Schweinegrippe in Bayern: Das Virus breitet sich aus

MÜNCHEN - Erstmals steckt sich eine Frau an, die nicht selbst in Mexiko gewesen ist. Insgesamt gibt es damit vier Schweinegrippe-Fälle im Freistaat - so viele wie sonst nirgends in Deutschland. Bayerns Staatsregierung ist besorgt – und stockt den Tamiflu-Bestand auf.
Bisher lief der Kontakt per E-Mail oder Telefon. Doch jetzt sind zwei Experten des Berliner Robert-Koch-Instituts vor Ort in der Oberpfalz. Der Grund: Am Donnerstag bestätigte sich die erste Schweinegrippe-Infektion von Mensch zu Mensch in Deutschland. Bei einer Krankenschwester aus Mallersdorf wurde das Schweinegrippe-Virus nachgewiesen. Die nächsten Verdachtsfälle konkretisieren sich. Klar ist: Der Schwerpunkt liegt in Bayern.
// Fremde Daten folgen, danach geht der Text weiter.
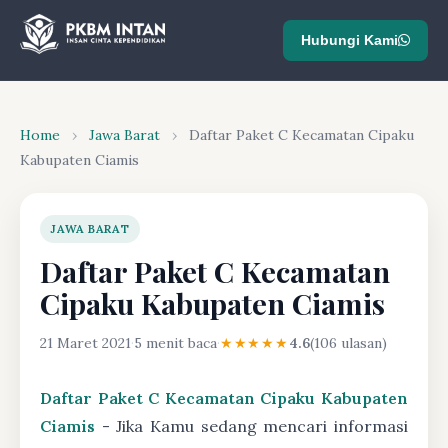
Hubungi Kami
Home
›
Jawa Barat
›
Daftar Paket C Kecamatan Cipaku
Kabupaten Ciamis
JAWA BARAT
Daftar Paket C Kecamatan
Cipaku Kabupaten Ciamis
21 Maret 2021
·
5 menit baca
·
★★★★★
4.6
(106 ulasan)
Daftar Paket C Kecamatan Cipaku Kabupaten
Ciamis
- Jika Kamu sedang mencari informasi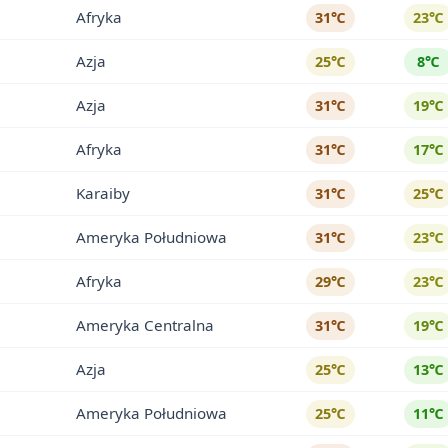
Afryka
31℃
23℃
Azja
25℃
8℃
Azja
31℃
19℃
Afryka
31℃
17℃
Karaiby
31℃
25℃
Ameryka Południowa
31℃
23℃
Afryka
29℃
23℃
Ameryka Centralna
31℃
19℃
Azja
25℃
13℃
Ameryka Południowa
25℃
11℃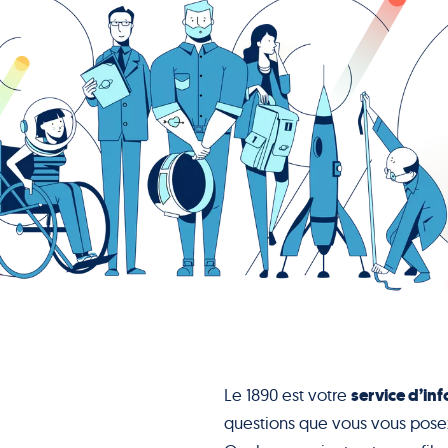
service d’inf
Le 1890 est votre
questions que vous vous pose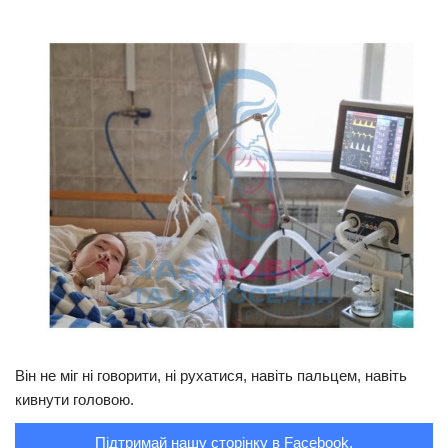
Трагедії
Курйози
Суспільство
Культура
Шоу-біз
#Війна
Він не міг ні говорити, ні рухатися, навіть пальцем, навіть
кивнути головою.
Підтримай нашу сторінку в Facebook.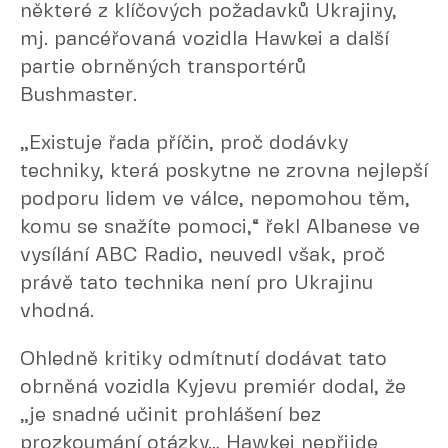
některé z klíčových požadavků Ukrajiny,
mj. pancéřovaná vozidla Hawkei a další
partie obrněných transportérů
Bushmaster.
„Existuje řada příčin, proč dodávky
techniky, která poskytne ne zrovna nejlepší
podporu lidem ve válce, nepomohou těm,
komu se snažíte pomoci,“ řekl Albanese ve
vysílání ABC Radio, neuvedl však, proč
právě tato technika není pro Ukrajinu
vhodná.
Ohledně kritiky odmítnutí dodávat tato
obrněná vozidla Kyjevu premiér dodal, že
„je snadné učinit prohlášení bez
prozkoumání otázky… Hawkei nepřijde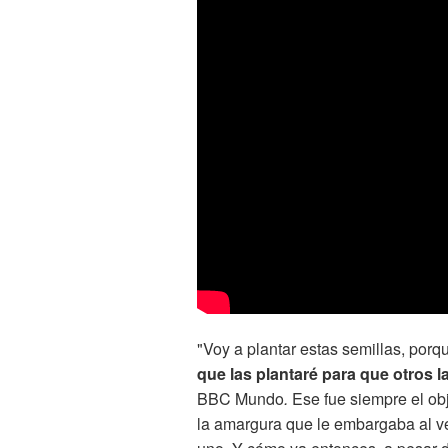
"Voy a plantar estas semillas, por
que las plantaré para que otros 
BBC Mundo
.
Ese fue siempre el ob
la amargura que le embargaba al v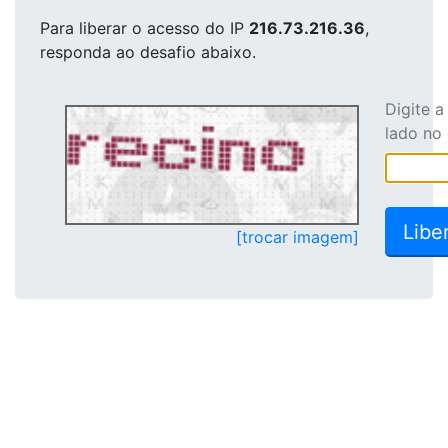
Para liberar o acesso
do IP
216.73.216.36
,
responda ao desafio abaixo.
Digite 
lado no
[trocar imagem]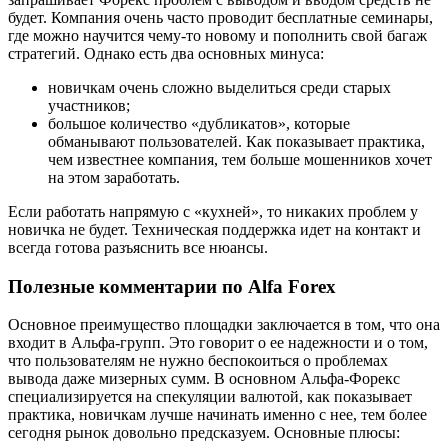
будет. Компания очень часто проводит бесплатные семинары,
где можно научится чему-то новому и пополнить свой багаж
стратегий. Однако есть два основных минуса:
новичкам очень сложно выделиться среди старых
участников;
большое количество «дубликатов», которые
обманывают пользователей. Как показывает практика,
чем известнее компания, тем больше мошенников хочет
на этом заработать.
Если работать напрямую с «кухней», то никаких проблем у
новичка не будет. Техническая поддержка идет на контакт и
всегда готова разъяснить все нюансы.
Полезные комментарии по Alfa Forex
Основное преимущество площадки заключается в том, что она
входит в Альфа-групп. Это говорит о ее надежности и о том,
что пользователям не нужно беспокоиться о проблемах
вывода даже мизерных сумм. В основном Альфа-Форекс
специализируется на спекуляции валютой, как показывает
практика, новичкам лучше начинать именно с нее, тем более
сегодня рынок довольно предсказуем. Основные плюсы: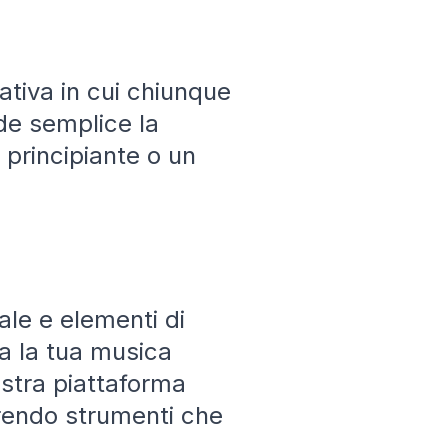
ativa in cui chiunque
nde semplice la
 principiante o un
le e elementi di
a la tua musica
ostra piattaforma
ffrendo strumenti che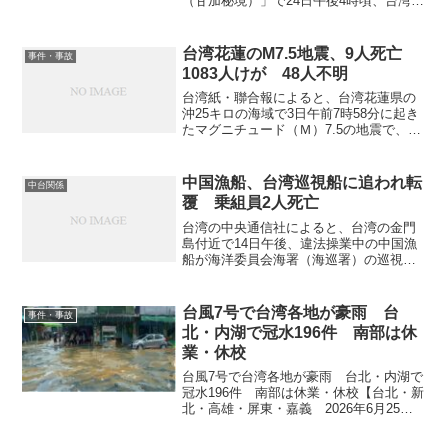
（甘加秘境）」で24日午後4時頃、台湾人
観光客ら13人を乗せた遊覧カートが横転
し、1人が死亡、12人が負傷した。中台間
の緊張を背景に、台湾政府は現在も旅行
台湾花蓮のM7.5地震、9人死亡
事件・事故
社による中国へ...
1083人けが 48人不明
台湾紙・聯合報によると、台湾花蓮県の
沖25キロの海域で3日午前7時58分に起き
たマグニチュード（Ｍ）7.5の地震で、中
央災害即応センターは4日午前7時現在、
死者9人、負傷者1083人に上ったと発表し
た。また、崩れた建物の中などに96人が
中国漁船、台湾巡視船に追われ転
中台関係
取り...
覆 乗組員2人死亡
台湾の中央通信社によると、台湾の金門
島付近で14日午後、違法操業中の中国漁
船が海洋委員会海署（海巡署）の巡視艇
に追跡されて転覆し、乗組員2人が死亡し
た。 中国国務院台湾事務弁公室は14日
夜、台湾側が粗暴で危険なやり方で中国
台風7号で台湾各地が豪雨 台
事件・事故
本土の漁民に対応し...
北・内湖で冠水196件 南部は休
業・休校
台風7号で台湾各地が豪雨 台北・内湖で
冠水196件 南部は休業・休校【台北・新
北・高雄・屏東・嘉義 2026年6月25
日、26日・中央社など】 台風7号（ミク
ラ）の外縁環流と前線、南西風の影響に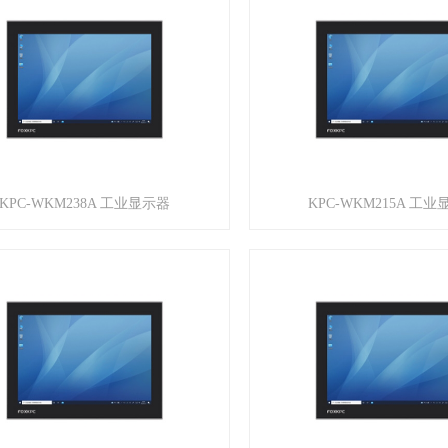
KPC-WKM238A 工业显示器
KPC-WKM215A 工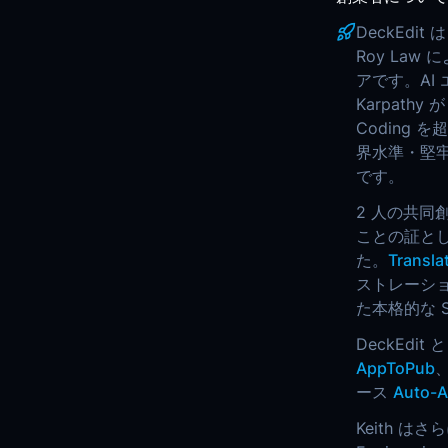
DeckEdit
Roy La
アです。AI
Karpathy 
Coding を
界水準・堅
です。
2 人の共同創業
ことの証とし
た。
Transla
ストレーショ
た本格的な 
DeckEdit
AppToPub
ース
Auto-A
Keith はさ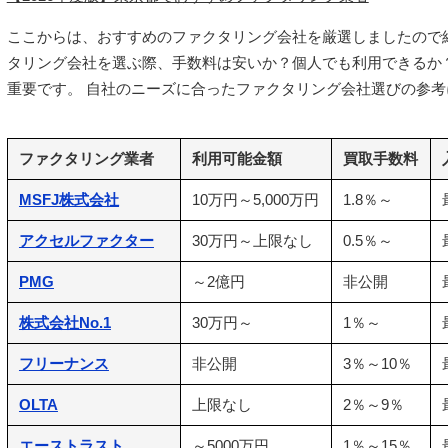
ここからは、おすすめのファクタリング会社を厳選しましたので
タリング会社を選ぶ際、手数料は安いか？個人でも利用できるか
重要です。 自社のニーズに合ったファクタリング会社選びの参
ファクタリング業者
利用可能金額
買取手数料
MSFJ株式会社
10万円～5,000万円
1.8％～
アクセルファクター
30万円～上限なし
0.5％～
PMG
～2億円
非公開
株式会社No.1
30万円～
1％～
フリーナンス
非公開
3％～10％
OLTA
上限なし
2％～9％
エーストラスト
～5000万円
1％～15％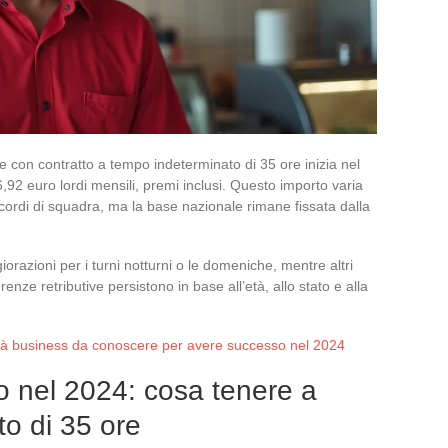
e con contratto a tempo indeterminato di 35 ore inizia nel
,92 euro lordi mensili, premi inclusi. Questo importo varia
accordi di squadra, ma la base nazionale rimane fissata dalla
iorazioni per i turni notturni o le domeniche, mentre altri
erenze retributive persistono in base all’età, allo stato e alla
tà business da conoscere per avere successo nel 2024
 nel 2024: cosa tenere a
to di 35 ore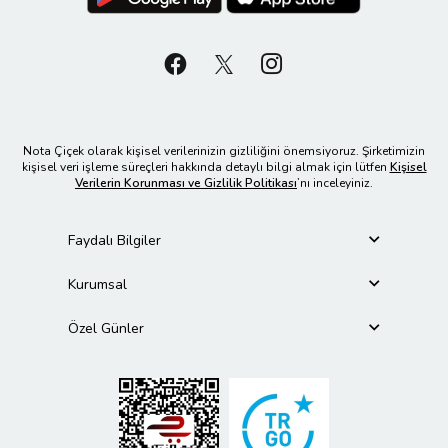
Nota Çiçek olarak kişisel verilerinizin gizliliğini önemsiyoruz. Şirketimizin
kişisel veri işleme süreçleri hakkında detaylı bilgi almak için lütfen
Kişisel
Verilerin Korunması ve Gizlilik Politikası
’nı inceleyiniz.
Faydalı Bilgiler
Kurumsal
Özel Günler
„Leider wieder zwei bestätigte Verdachtsfälle in Bayern“ meldete Gesundheitsminister Markus Söder (CSU) am Freitag. Vier sind es damit insgesamt, die beiden ersten, eine Frau (37) aus Kulmbach und ein Gleichaltriger aus Pfakofen (Oberpfalz), sind mittlerweile wieder beschwerdefrei. Und auch der erste Fall, in dem das Virus in Deutschland übertragen wurde, verläuft sehr positiv: „Ihr geht es gut“, so Söder über die Krankenschwester aus dem Landkreis Landshut, die im Kontakt mit dem zunächst im Mallersdorfer Krankenhaus liegenden 37-Jährigen (AZ berichtete) angesteckt wurde. Ebenfalls wieder gesund: Fall Nummer vier, ein Mexikoreisender Mitte 20 aus dem Raum Freising.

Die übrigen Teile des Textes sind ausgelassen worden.